Baptist Health and the University of Arkansas for Medical Sciences announced Tuesday that they have expanded their partnership to offer a wider range of educational opportunities and deliver clinical care more efficiently.
The alliance, which is not a merger, will focus on educating new physicians and providing enhanced but more efficient clinical services and population health management initiatives. It adds to a list of areas in which the two health care organizations already collaborate.
"Arkansas faces a wide range of significant health challenges, including obesity, cancer, heart disease, mental health and premature death," UAMS Interim Chancellor Stephanie Gardner said. "Through this enhanced alliance, UAMS and Baptist Health can better help address those challenges to improve the health and well-being of Arkansans."
Baptist Health's board of trustees approved the alliance and its components on Thursday. It will go before the University of Arkansas board at its next meeting on Sept. 7-8.
"We saw more opportunities ahead of us," Baptist Health CEO Troy Wells told Arkansas Business on Tuesday. He said previous areas of collaboration between UAMS and Baptist had been successful, and the two were eager to be public about what's coming next.
"Success breeds more success," he said.
In the education field, UAMS and Baptist Health said they will increase the number of students and other trainees by "creating broader opportunities for teaching and learning." In the area of graduate medical education, the two aim to launch new physician residency programs, beginning with internal and family medicine at the Baptist Health Medical Center-North Little Rock campus.
Gardner said the goal is to add 100 residency positions in central Arkansas over the next five to 10 years.
In the area of clinical services and population health management, the two said they are "evaluating ways to maximize existing and new resources to enhance health care quality, safety, service and access while reducing costs."
A key piece of the initiative is the new Baptist Health/UAMS Accountable Care Alliance.
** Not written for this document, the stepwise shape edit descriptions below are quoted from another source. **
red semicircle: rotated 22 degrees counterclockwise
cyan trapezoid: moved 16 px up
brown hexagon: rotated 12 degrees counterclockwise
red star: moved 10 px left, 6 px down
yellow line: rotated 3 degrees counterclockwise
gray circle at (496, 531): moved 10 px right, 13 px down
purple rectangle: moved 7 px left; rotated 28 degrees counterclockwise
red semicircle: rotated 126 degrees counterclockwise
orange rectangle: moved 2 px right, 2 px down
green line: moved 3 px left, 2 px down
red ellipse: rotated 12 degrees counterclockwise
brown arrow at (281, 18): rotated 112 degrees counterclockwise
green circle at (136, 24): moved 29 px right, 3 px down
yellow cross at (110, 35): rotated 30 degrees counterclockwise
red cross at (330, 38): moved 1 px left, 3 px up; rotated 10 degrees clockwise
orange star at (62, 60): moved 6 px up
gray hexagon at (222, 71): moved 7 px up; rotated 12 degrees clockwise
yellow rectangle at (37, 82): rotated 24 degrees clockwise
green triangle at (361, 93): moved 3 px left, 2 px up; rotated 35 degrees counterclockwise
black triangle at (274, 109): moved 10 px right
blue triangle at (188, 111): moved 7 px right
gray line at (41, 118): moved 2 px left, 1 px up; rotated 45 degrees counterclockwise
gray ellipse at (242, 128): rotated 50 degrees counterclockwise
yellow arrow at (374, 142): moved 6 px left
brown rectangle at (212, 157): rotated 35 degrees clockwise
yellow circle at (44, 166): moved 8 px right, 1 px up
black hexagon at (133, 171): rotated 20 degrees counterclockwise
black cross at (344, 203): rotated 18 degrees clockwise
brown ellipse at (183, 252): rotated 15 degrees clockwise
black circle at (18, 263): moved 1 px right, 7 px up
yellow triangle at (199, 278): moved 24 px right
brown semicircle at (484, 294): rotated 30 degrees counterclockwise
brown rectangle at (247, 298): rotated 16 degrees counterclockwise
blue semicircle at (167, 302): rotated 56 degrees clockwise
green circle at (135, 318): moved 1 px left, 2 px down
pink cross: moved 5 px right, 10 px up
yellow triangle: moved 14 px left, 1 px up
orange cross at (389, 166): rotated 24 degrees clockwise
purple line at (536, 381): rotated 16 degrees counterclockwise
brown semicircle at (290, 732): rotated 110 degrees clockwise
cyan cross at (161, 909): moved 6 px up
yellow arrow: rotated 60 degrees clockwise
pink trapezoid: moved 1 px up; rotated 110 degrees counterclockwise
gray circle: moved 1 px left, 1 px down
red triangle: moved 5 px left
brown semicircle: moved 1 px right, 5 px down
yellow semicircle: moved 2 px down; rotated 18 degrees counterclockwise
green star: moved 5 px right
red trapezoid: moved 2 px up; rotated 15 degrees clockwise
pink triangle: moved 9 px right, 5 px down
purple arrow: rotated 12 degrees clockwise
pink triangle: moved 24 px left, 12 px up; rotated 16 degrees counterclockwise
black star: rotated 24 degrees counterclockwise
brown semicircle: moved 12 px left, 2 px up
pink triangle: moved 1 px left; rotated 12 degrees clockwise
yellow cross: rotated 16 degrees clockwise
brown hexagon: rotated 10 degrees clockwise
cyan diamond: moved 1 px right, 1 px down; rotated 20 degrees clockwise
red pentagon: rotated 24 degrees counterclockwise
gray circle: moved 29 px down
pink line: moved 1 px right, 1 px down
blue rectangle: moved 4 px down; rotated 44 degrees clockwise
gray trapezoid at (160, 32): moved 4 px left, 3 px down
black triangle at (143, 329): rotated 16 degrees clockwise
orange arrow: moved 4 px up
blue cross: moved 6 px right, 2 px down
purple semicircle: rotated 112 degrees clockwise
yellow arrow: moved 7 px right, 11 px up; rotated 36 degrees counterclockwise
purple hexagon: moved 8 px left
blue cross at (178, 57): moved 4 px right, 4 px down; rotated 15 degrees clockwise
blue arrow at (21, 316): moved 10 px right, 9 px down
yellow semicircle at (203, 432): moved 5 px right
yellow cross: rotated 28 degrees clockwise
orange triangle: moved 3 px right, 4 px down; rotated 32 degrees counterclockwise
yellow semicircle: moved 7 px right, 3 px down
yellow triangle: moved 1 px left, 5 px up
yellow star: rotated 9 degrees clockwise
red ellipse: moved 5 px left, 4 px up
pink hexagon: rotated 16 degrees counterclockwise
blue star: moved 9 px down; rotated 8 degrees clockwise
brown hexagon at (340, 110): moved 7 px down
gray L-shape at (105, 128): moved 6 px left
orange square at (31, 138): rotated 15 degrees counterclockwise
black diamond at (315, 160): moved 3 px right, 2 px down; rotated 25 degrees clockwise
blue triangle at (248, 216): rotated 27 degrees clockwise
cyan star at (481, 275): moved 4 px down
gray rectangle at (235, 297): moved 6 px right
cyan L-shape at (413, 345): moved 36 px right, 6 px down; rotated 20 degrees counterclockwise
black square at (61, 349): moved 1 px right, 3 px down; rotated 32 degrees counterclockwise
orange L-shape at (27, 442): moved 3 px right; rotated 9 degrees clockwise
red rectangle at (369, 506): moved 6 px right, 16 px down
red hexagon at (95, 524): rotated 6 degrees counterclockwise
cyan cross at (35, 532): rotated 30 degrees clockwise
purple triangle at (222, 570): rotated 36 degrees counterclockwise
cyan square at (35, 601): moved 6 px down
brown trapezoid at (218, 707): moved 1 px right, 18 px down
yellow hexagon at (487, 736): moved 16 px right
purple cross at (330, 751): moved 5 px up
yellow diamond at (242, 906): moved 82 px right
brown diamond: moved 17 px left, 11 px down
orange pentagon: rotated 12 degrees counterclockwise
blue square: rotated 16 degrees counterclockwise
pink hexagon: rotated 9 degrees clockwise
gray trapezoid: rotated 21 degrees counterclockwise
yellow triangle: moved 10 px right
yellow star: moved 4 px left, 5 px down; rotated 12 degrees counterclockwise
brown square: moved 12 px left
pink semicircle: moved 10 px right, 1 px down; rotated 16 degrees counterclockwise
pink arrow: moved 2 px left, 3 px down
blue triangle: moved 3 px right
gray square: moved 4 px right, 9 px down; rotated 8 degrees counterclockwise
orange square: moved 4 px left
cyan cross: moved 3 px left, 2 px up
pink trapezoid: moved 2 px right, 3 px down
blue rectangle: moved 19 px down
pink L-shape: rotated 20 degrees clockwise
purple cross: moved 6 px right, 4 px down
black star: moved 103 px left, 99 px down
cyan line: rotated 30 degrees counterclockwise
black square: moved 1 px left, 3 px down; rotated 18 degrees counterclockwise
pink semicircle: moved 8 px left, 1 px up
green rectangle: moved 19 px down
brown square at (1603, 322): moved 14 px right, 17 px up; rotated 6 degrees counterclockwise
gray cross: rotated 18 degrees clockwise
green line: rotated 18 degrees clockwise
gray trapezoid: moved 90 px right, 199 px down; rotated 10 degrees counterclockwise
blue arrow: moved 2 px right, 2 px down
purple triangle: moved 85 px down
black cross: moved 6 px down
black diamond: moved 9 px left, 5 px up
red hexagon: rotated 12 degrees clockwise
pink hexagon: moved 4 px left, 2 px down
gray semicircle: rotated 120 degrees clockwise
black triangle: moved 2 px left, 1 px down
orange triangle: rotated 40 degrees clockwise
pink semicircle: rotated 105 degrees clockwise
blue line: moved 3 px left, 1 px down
Starting next year, the alliance will coordinate "effective, high-quality care for patients receiving Medicare." The program will initially serve 50,000 Arkansans.
The hospitals said the Accountable Care Alliance "will work with Medicare to make sure health care providers have a more complete picture of a patient's health to deliver the right care at the right time and avoid unnecessarily duplicating medical tests."
The two are also working with Arkansas Children's Hospital, Arkansas Blue Cross and Blue Shield and Bost Inc. about forming a program called Arkansas Advanced Care to serve Medicaid recipients with behavioral health and developmental disability needs. That program would operate as a Provider-owned Arkansas Shared Savings Entity (PASSE) under legislation established this year by the Arkansas General Assembly. The boards of each organization will have to approve the program.
Baptist and UAMS already operate a number of partnerships.
Joint initiatives include services in physical medicine and rehabilitation; vascular surgery; maternal-fetal medicine; and antimicrobial stewardship. The two also collaborate on emergency medicine and orthopaedics at Baptist Health Medical Center-Conway.
Baptist contracts with UAMS for some services, including the emergency medicine and orthopaedic services in Conway and the vascular surgery and maternal fetal medicine services in Little Rock. UAMS spokeswoman Leslie Taylor said that in the coming months, the two will work out details of the alliance, including compensation and reimbursement, which "will be decided on an initiative by initiative basis."
On Tuesday, Wells said expanding the alliance signaled a formal commitment by both health care centers to continue collaboration. The deal also establishes a framework to govern the relationship.
The move comes as Baptist, UAMS and other health care entities aim to cut costs and deliver health care more efficiently. Other hospitals in Arkansas have formed partnerships of varying shapes and sizes.
In 2012 and 2013, UAMS and St. Vincent Health System pondered a strategic alliance that could have included shared services. But the two could not reach an agreement and the talks ended.